Almost always, once one asks a couple of questions, usually directed at the more obvious omissions in the monologue, the fundamental error becomes clear. Any attempt to suggest the problem is not well received - usually by silence, a further torrent of explication of the wrongness of precedent, or an appeal to one’s sympathy for the injustice of the situation.

In place of the tabloid (and broadsheet) nonsense talked about the astonishing and far-reaching powers of the HRA and the ECtHR, it is time for a public information campaign about what Convention Rights actually mean, their limits and what they are for.

I would like to see it made clear, for instance, that:

  • The HRA and Convention only apply to public bodies or those exercising public functions. (So no, you can’t bring a human rights prosecution against the video shop even though its staff did behave in a homophobic manner towards you.)
  • There is, in general, a difference between not winning your case and a breach of Art 6. In particular, dear litigant in person, there is a difference between having your application for permission to appeal to the Court of Appeal refused and a breach of Art 6.

Of course, some litigants in person manage to combine different forms of wrongness, such as the woman who called a few weeks ago, seeking to prevent a private body enforcing a legitimate court order on the basis that it would breach her rights by interfering with her application to the ECtHR (by financially ruining her). The actual application was that a refusal to allow an appeal was a breach of Art 6, where the aim was transparently solely to reverse the original decision of the court. Quite magnificent.

The nature of a complaint to the ECtHR seeking to reverse the decision of a national court is a tricky one to grasp for the litigants in person. Simply running out of national alternatives, e.g. by having an application for permission to appeal refused, does not mean the application is going to stand a chance in hell unless the decision reveals an arguable breach of the Convention rights.

So, assuming the decision was within the Court’s discretion and the law - and recourse was available to higher national Courts - there is no chance of a successful application in relation to a case where both parties are private unless it is a challenge to the law per se. (No, not just because you think the court’s decision was wrong and unjust). That isn’t going to get the initial decision reversed, even if the complaint is upheld.

And then, understandably, people find it difficult to grasp that a public body doing something they don’t want it to, which may have a bad, even devastating effect on them, is not automatically in breach of the HRA.

The callers about care cases are the hardest in this regard.
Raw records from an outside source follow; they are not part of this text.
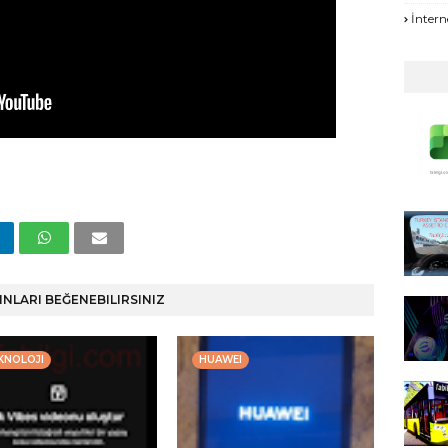
İntern
INLARI BEĞENEBILIRSINIZ
KNOLOJI
HUAWEI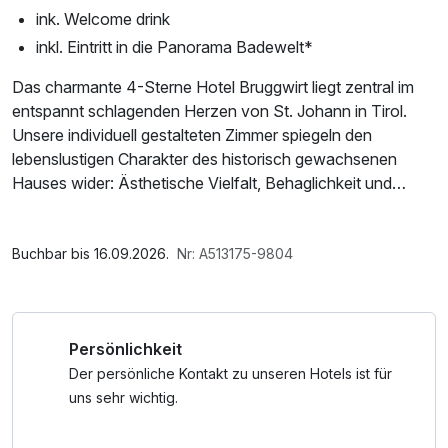
ink. Welcome drink
inkl. Eintritt in die Panorama Badewelt*
Das charmante 4-Sterne Hotel Bruggwirt liegt zentral im
entspannt schlagenden Herzen von St. Johann in Tirol.
Unsere individuell gestalteten Zimmer spiegeln den
lebenslustigen Charakter des historisch gewachsenen
Hauses wider: Ästhetische Vielfalt, Behaglichkeit und
persönliche Begegnung mit dem Gast schaffen hier eine
besondere Wohlfühlatmosphäre und laden zum Relaxen
Im Angebot enthalten
ein. Entdecken Sie das ursprüngliche Flair der Region ohne
Saunabenutzung, Leihbademantel, Nutzung des
Buchbar bis 16.09.2026.
Nr: A513175-9804
dabei auf zeitgemäßen Luxus verzichten zu müssen.
Wellnessbereichs, W-LAN Nutzung / Internetnutzung
Kostenloser Eintritt in die Panorama-Badewelt mit der St.
Persönlichkeit
Johann Card (drei Gehminuten vom Hotel entfernt)
Der persönliche Kontakt zu unseren Hotels ist für
uns sehr wichtig.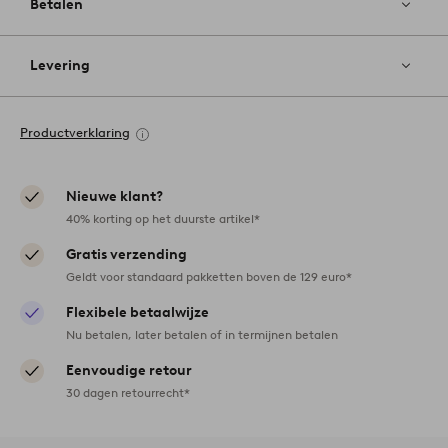
Betalen
Levering
Productverklaring
Nieuwe klant?
40% korting op het duurste artikel*
Gratis verzending
Geldt voor standaard pakketten boven de 129 euro*
Flexibele betaalwijze
Nu betalen, later betalen of in termijnen betalen
Eenvoudige retour
30 dagen retourrecht*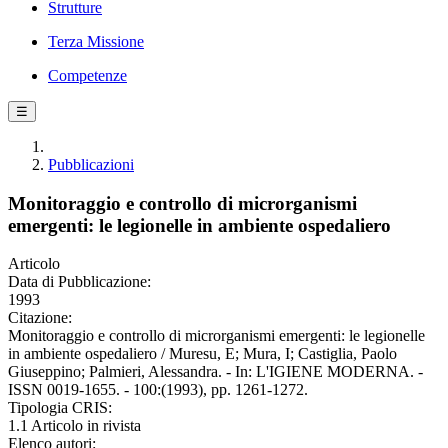
Strutture
Terza Missione
Competenze
☰
Pubblicazioni
Monitoraggio e controllo di microrganismi
emergenti: le legionelle in ambiente ospedaliero
Articolo
Data di Pubblicazione:
1993
Citazione:
Monitoraggio e controllo di microrganismi emergenti: le legionelle
in ambiente ospedaliero / Muresu, E; Mura, I; Castiglia, Paolo
Giuseppino; Palmieri, Alessandra. - In: L'IGIENE MODERNA. -
ISSN 0019-1655. - 100:(1993), pp. 1261-1272.
Tipologia CRIS:
1.1 Articolo in rivista
Elenco autori: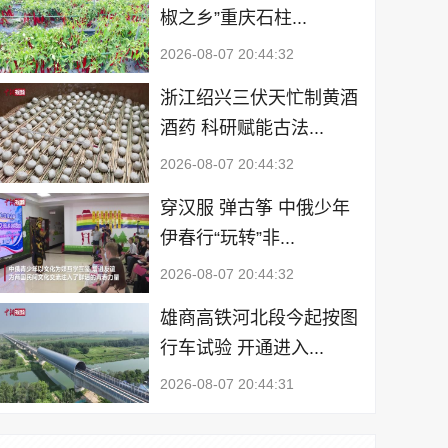
椒之乡”重庆石柱...
2026-08-07 20:44:32
浙江绍兴三伏天忙制黄酒
酒药 科研赋能古法...
2026-08-07 20:44:32
穿汉服 弹古筝 中俄少年
伊春行“玩转”非...
2026-08-07 20:44:32
雄商高铁河北段今起按图
行车试验 开通进入...
2026-08-07 20:44:31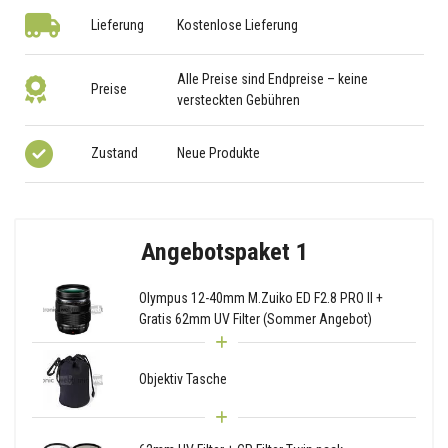
Lieferung
Kostenlose Lieferung
Alle Preise sind Endpreise – keine
Preise
versteckten Gebühren
Zustand
Neue Produkte
Angebotspaket 1
Olympus 12-40mm M.Zuiko ED F2.8 PRO II +
Gratis 62mm UV Filter (Sommer Angebot)
Objektiv Tasche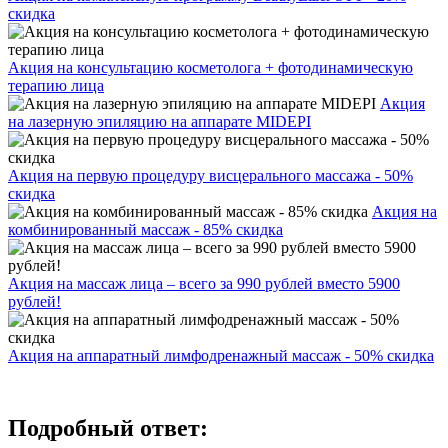
скидка
Акция на консультацию косметолога + фотодинамическую
терапию лица
Акция
на лазерную эпиляцию на аппарате MIDEPI
Акция на первую процедуру висцерального массажа - 50%
скидка
Акция на
комбинированный массаж - 85% скидка
Акция на массаж лица – всего за 990 рублей вместо 5900
рублей!
Акция на аппаратный лимфодренажный массаж - 50% скидка
Подробный ответ: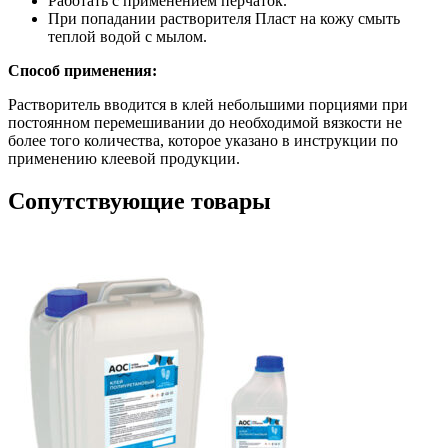
Работать с применением перчаток.
При попадании растворителя Пласт на кожу смыть
теплой водой с мылом.
Способ применения:
Растворитель вводится в клей небольшими порциями при
постоянном перемешивании до необходимой вязкости не
более того количества, которое указано в инструкции по
применению клеевой продукции.
Сопутствующие товары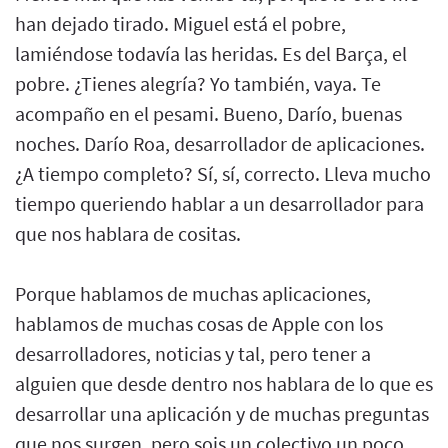
han dejado tirado. Miguel está el pobre,
lamiéndose todavía las heridas. Es del Barça, el
pobre. ¿Tienes alegría? Yo también, vaya. Te
acompaño en el pesami. Bueno, Darío, buenas
noches. Darío Roa, desarrollador de aplicaciones.
¿A tiempo completo? Sí, sí, correcto. Lleva mucho
tiempo queriendo hablar a un desarrollador para
que nos hablara de cositas.
Porque hablamos de muchas aplicaciones,
hablamos de muchas cosas de Apple con los
desarrolladores, noticias y tal, pero tener a
alguien que desde dentro nos hablara de lo que es
desarrollar una aplicación y de muchas preguntas
que nos surgen, pero sois un colectivo un poco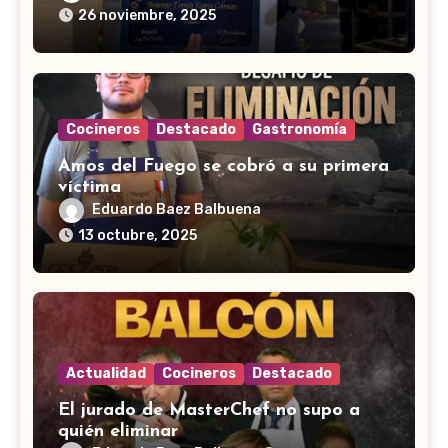
26 noviembre, 2025
Cocineros
Destacado
Gastronomía
Amos del Fuego se cobró a su primera
víctima
Eduardo Baez Balbuena
13 octubre, 2025
Actualidad
Cocineros
Destacado
El jurado de MasterChef no supo a
quién eliminar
They might have a genuine case - I am not competent to assess them, and it is not an area in which we we act - but they have usually fallen out with their current solicitors. Their situations are awful and I pity anyone who has or had to explain to them that their case falls within the proportionate and justifiable interference with Convention rights (assuming it does).

This is the big explanation that is required, that the Convention and HRA exist to ensure that state actions, where they interfere with Convention rights, are proportionate and serve a justifiable public purpose.

Until then, everyone who feels slighted, unfairly treated or has a burning sense of injustice, will reach for the HRA and then get mightily pissed off when told it ain’t gonna happen. [Edit. Aha, right on cue comes this news item].

That said, I have had one call from a litigant in person who outlined a possible complaint to the ECtHR that was difficult, complex but arguable. Not very likely to succeed, admittedly, but potentially a case. Sadly, we couldn’t manage it at the time. I hope someone took it on.

[Edit 2. I've just seen this very interesting post on Head of Legal. I'd missed the debate commented, so I didn't realise I was approaching topicality. I might come back to the debate in another post].